Is intervention program safe for people?

"Recent findings suggests that a primary health care based program can result in a significant decrease in the percentage of people with obesity over 6 months of follow-up compared to the control group (P-value = 0.008). However, the absolute reduction in waist-hip ratio is still small (~0.50 cm). Further evaluation will be required to assess whether it is an effective intervention for primary weight control in the real world setting." - Anonymous Online Contributor

Unverified Answer

Have there been any new discoveries for treating weight gain?

"Very few studies reported results suggesting weight loss was an effective treatment. A large multicentre clinical trial of patients with T2DM is urgently needed. A study of long-term outcomes is also required. For patients with diabetes, a meta-analysis of RCTs comparing treatments other than SGLT2 inhibitors and GLP-1 analogues with agents that were approved, found little evidence for superiority.[Power-Effectiveness (p) (" - Anonymous Online Contributor

Unverified Answer

How does intervention program work?

"We suggest that the benefits of an intervention program are not only due to the specific content of programs. They result from a change in social norms which affect the behavior of individuals in relation to those norms. Given that social norms in people with diabetes are mostly related to perceived diabetes knowledge and perceived diabetes control, our results suggest that interventions promoting these specific social norms may be of added value to the standard care provided to people with diabetes." - Anonymous Online Contributor

Unverified Answer

Does intervention program improve quality of life for those with weight gain?

"Interventions, especially structured weight control programs, are associated with improved HRQOL, lower weight, and higher HbA1c levels after the intervention. The associations between improvements in HRQOL and diabetes care outcomes in the intervention group should be confirmed by future investigations." - Anonymous Online Contributor

Unverified Answer

What are the common side effects of intervention program?

"For more than half of our sample, most of their comorbidities disappeared or were controlled by the intervention program. Most commonly, side effects were mostly moderate, transient, and tolerable. Therefore, we recommend that patients and physicians are prepared to tolerate most side effects of intervention, especially moderate and tolerable ones.

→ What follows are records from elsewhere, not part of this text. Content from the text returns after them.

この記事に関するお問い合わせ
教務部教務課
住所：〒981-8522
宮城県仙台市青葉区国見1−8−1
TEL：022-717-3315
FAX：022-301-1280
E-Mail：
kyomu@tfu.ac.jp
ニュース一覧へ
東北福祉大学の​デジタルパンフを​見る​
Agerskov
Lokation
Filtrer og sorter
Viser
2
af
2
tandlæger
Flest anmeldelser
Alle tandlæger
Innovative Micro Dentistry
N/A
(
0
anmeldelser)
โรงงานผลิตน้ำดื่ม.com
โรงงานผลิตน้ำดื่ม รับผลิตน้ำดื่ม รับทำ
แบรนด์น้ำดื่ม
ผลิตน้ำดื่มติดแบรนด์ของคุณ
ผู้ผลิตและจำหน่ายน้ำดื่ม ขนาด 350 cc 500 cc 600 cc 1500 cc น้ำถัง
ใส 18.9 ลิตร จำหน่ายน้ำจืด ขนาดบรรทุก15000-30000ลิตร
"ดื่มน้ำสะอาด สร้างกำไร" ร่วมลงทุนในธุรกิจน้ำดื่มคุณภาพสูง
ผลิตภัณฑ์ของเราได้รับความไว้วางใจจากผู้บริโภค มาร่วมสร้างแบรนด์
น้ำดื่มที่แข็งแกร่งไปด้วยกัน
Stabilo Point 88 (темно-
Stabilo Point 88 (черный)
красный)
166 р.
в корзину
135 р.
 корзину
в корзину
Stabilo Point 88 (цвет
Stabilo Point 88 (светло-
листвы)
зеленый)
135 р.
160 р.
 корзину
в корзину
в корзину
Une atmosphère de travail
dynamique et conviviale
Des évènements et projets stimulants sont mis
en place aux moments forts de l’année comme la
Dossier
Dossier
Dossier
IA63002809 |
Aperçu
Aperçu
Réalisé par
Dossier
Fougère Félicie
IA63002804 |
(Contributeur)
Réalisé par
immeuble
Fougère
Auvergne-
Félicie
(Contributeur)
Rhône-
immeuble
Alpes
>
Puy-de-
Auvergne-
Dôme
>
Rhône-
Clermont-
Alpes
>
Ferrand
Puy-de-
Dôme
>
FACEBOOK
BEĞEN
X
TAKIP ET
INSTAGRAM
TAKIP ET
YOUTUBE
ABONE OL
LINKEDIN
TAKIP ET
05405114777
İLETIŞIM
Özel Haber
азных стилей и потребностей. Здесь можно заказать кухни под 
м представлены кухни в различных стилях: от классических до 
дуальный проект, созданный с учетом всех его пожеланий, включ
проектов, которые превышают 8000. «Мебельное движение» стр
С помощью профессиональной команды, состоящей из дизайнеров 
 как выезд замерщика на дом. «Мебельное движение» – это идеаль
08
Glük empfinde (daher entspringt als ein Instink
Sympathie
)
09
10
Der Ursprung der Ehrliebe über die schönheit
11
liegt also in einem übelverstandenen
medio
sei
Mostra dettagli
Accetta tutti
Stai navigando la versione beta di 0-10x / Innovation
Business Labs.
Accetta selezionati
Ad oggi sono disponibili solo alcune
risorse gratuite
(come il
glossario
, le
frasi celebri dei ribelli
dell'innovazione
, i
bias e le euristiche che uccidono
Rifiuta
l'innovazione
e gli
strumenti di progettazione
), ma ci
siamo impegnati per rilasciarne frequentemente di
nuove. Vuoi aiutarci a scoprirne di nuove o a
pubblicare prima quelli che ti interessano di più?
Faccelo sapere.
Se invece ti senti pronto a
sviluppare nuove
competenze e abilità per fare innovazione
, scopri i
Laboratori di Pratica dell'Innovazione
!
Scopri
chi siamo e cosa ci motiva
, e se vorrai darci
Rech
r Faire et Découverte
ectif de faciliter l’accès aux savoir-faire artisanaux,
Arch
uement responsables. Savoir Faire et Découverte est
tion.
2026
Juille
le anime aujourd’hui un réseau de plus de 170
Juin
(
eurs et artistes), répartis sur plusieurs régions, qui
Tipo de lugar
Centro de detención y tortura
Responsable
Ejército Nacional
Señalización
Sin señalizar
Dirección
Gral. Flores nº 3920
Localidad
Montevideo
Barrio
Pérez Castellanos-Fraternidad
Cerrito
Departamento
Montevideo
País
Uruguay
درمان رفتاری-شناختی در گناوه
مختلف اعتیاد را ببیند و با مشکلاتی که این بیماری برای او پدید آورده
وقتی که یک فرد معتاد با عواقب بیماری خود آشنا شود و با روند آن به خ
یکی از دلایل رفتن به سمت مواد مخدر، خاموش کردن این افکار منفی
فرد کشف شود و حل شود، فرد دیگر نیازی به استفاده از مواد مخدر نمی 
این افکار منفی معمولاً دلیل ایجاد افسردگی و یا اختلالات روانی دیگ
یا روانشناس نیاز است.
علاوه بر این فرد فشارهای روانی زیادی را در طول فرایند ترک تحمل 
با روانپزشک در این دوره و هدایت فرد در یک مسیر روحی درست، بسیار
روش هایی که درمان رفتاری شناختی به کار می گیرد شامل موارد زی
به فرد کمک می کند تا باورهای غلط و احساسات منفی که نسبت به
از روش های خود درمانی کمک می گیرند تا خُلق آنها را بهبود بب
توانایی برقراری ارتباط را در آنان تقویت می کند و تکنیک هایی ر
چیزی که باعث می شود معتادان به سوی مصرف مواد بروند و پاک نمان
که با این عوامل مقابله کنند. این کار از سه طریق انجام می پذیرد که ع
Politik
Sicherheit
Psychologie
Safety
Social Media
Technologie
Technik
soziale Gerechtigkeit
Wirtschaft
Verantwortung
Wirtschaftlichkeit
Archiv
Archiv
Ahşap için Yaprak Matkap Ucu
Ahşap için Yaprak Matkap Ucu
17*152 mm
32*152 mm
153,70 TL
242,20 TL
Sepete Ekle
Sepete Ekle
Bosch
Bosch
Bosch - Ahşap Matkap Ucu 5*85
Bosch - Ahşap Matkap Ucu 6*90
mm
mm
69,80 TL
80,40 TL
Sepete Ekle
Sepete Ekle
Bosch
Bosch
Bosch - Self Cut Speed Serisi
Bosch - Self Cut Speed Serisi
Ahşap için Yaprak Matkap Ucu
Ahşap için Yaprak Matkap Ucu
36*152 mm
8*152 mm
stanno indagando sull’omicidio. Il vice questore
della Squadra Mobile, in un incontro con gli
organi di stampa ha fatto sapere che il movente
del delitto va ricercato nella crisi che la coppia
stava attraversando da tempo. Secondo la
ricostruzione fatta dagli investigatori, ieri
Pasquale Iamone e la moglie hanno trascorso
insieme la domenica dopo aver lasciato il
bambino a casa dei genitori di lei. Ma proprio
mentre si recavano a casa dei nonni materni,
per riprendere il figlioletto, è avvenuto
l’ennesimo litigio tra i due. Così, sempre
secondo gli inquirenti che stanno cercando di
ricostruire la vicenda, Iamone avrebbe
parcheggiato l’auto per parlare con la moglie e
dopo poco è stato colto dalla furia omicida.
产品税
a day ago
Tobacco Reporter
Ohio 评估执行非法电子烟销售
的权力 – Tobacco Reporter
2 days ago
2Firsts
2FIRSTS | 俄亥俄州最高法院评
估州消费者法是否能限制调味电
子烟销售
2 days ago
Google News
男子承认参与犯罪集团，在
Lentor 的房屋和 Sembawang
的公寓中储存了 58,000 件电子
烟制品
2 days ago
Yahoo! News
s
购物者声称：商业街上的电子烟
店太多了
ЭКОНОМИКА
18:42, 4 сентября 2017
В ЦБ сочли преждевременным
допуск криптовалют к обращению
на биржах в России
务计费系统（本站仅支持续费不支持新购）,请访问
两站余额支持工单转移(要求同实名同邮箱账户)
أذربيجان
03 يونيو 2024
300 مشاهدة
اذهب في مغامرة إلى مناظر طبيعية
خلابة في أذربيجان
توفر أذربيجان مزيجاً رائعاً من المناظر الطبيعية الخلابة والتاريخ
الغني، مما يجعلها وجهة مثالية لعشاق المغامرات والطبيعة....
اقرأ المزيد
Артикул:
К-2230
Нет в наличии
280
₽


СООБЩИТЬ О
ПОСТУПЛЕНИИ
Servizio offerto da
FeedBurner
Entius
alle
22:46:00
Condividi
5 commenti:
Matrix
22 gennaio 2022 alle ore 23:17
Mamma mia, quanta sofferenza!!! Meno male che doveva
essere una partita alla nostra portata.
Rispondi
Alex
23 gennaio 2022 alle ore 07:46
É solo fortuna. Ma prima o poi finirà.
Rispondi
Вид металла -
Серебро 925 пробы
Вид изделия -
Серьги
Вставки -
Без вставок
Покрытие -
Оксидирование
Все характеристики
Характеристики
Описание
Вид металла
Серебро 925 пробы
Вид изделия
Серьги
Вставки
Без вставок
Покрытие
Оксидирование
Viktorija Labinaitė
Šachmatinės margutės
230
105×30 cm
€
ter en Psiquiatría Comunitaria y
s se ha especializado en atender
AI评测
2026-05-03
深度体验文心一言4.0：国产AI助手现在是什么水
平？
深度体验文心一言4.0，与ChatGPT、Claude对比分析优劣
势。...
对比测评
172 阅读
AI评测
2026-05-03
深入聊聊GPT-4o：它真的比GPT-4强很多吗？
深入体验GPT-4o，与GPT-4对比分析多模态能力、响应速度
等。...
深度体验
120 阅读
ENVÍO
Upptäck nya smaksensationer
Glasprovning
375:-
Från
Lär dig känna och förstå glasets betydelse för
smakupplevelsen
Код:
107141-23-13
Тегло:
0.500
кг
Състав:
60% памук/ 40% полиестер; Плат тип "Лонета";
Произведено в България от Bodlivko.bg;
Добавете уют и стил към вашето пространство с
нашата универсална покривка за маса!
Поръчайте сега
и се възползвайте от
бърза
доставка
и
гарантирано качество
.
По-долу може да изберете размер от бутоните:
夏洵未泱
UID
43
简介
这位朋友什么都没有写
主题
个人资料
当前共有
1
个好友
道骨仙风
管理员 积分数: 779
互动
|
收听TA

However, more long-term follow up is required." - Anonymous Online Contributor

Unverified Answer

What does intervention program usually treat?

"The overall intervention program in [Tongji] Hospital is based on the principle of [Integrated Clinical and Rehabilitative Physiotherapy] (IcPRP) developed by Fang (2007). IcPRP is a type of rehabilitative physiotherapy [method] aiming to improve patients' physical function. In Tongji Hospital, IcPRP mainly [includes] rehabilitative physiotherapy [techniques] that are specially developed for [patients with] neurology [and stroke]." - Anonymous Online Contributor

Unverified Answer
Please Note: These questions and answers are submitted by anonymous patients, and have not been verified by our internal team.